# Dataset entries

^^^^

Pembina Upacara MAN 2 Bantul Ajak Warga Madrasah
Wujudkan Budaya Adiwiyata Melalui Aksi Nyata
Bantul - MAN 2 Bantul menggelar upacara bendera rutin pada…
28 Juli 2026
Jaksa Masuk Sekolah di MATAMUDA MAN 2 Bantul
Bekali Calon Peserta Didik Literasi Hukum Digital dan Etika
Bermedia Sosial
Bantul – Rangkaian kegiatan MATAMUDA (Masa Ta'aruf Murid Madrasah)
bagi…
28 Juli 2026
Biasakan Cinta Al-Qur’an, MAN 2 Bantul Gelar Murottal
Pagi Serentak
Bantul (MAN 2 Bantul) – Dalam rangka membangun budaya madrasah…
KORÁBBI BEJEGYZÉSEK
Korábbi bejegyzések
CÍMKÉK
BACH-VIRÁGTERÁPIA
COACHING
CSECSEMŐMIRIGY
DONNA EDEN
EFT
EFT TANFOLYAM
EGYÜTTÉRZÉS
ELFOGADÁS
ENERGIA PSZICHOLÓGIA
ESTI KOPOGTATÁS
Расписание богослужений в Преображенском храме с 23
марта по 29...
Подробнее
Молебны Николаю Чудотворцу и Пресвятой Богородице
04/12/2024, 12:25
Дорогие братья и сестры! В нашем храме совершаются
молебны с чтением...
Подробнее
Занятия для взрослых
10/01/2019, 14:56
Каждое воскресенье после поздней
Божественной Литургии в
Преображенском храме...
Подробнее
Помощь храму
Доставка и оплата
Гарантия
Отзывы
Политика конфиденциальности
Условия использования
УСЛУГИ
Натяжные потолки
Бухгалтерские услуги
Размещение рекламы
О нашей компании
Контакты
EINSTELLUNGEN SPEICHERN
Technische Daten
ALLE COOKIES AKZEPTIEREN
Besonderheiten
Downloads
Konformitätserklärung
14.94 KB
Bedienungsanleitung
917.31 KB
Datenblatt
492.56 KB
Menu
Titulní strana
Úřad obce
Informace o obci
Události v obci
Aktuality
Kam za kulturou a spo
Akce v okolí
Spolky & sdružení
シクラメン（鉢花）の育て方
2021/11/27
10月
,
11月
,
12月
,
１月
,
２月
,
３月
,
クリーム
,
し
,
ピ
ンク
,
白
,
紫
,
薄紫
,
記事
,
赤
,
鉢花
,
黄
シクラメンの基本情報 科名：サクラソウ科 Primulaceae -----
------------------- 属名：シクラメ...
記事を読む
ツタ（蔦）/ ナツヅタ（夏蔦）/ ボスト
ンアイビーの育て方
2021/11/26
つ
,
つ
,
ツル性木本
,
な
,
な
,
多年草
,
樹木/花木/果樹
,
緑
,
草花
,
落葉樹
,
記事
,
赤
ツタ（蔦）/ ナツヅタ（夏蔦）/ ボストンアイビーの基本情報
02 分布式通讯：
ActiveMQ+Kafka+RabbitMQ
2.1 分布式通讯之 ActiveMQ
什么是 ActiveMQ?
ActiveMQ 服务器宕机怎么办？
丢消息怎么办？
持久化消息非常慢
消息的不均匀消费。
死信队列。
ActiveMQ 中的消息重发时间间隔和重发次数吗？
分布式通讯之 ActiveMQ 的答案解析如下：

^^^^

# Task directions
The records above should be restated exactly, line for line.

# Output
Pembina Upacara MAN 2 Bantul Ajak Warga Madrasah
Wujudkan Budaya Adiwiyata Melalui Aksi Nyata
Bantul - MAN 2 Bantul menggelar upacara bendera rutin pada…
28 Juli 2026
Jaksa Masuk Sekolah di MATAMUDA MAN 2 Bantul
Bekali Calon Peserta Didik Literasi Hukum Digital dan Etika
Bermedia Sosial
Bantul – Rangkaian kegiatan MATAMUDA (Masa Ta'aruf Murid Madrasah)
bagi…
28 Juli 2026
Biasakan Cinta Al-Qur’an, MAN 2 Bantul Gelar Murottal
Pagi Serentak
Bantul (MAN 2 Bantul) – Dalam rangka membangun budaya madrasah…
KORÁBBI BEJEGYZÉSEK
Korábbi bejegyzések
CÍMKÉK
BACH-VIRÁGTERÁPIA
COACHING
CSECSEMŐMIRIGY
DONNA EDEN
EFT
EFT TANFOLYAM
EGYÜTTÉRZÉS
ELFOGADÁS
ENERGIA PSZICHOLÓGIA
ESTI KOPOGTATÁS
Расписание богослужений в Преображенском храме с 23
марта по 29...
Подробнее
Молебны Николаю Чудотворцу и Пресвятой Богородице
04/12/2024, 12:25
Дорогие братья и сестры! В нашем храме совершаются
молебны с чтением...
Подробнее
Занятия для взрослых
10/01/2019, 14:56
Каждое воскресенье после поздней
Божественной Литургии в
Преображенском храме...
Подробнее
Помощь храму
Доставка и оплата
Гарантия
Отзывы
Политика конфиденциальности
Условия использования
УСЛУГИ
Натяжные потолки
Бухгалтерские услуги
Размещение рекламы
О нашей компании
Контакты
EINSTELLUNGEN SPEICHERN
Technische Daten
ALLE COOKIES AKZEPTIEREN
Besonderheiten
Downloads
Konformitätserklärung
14.94 KB
Bedienungsanleitung
917.31 KB
Datenblatt
492.56 KB
Menu
Titulní strana
Úřad obce
Informace o obci
Události v obci
Aktuality
Kam za kulturou a spo
Akce v okolí
Spolky & sdružení
シクラメン（鉢花）の育て方
2021/11/27
10月
,
11月
,
12月
,
１月
,
２月
,
３月
,
クリーム
,
し
,
ピ
ンク
,
白
,
紫
,
薄紫
,
記事
,
赤
,
鉢花
,
黄
シクラメンの基本情報 科名：サクラソウ科 Primulaceae -----
------------------- 属名：シクラメ...
記事を読む
ツタ（蔦）/ ナツヅタ（夏蔦）/ ボスト
ンアイビーの育て方
2021/11/26
つ
,
つ
,
ツル性木本
,
な
,
な
,
多年草
,
樹木/花木/果樹
,
緑
,
草花
,
落葉樹
,
記事
,
赤
ツタ（蔦）/ ナツヅタ（夏蔦）/ ボストンアイビーの基本情報
02 分布式通讯：
ActiveMQ+Kafka+RabbitMQ
2.1 分布式通讯之 ActiveMQ
什么是 ActiveMQ?
ActiveMQ 服务器宕机怎么办？
丢消息怎么办？
持久化消息非常慢
消息的不均匀消费。
死信队列。
ActiveMQ 中的消息重发时间间隔和重发次数吗？
分布式通讯之 ActiveMQ 的答案解析如下：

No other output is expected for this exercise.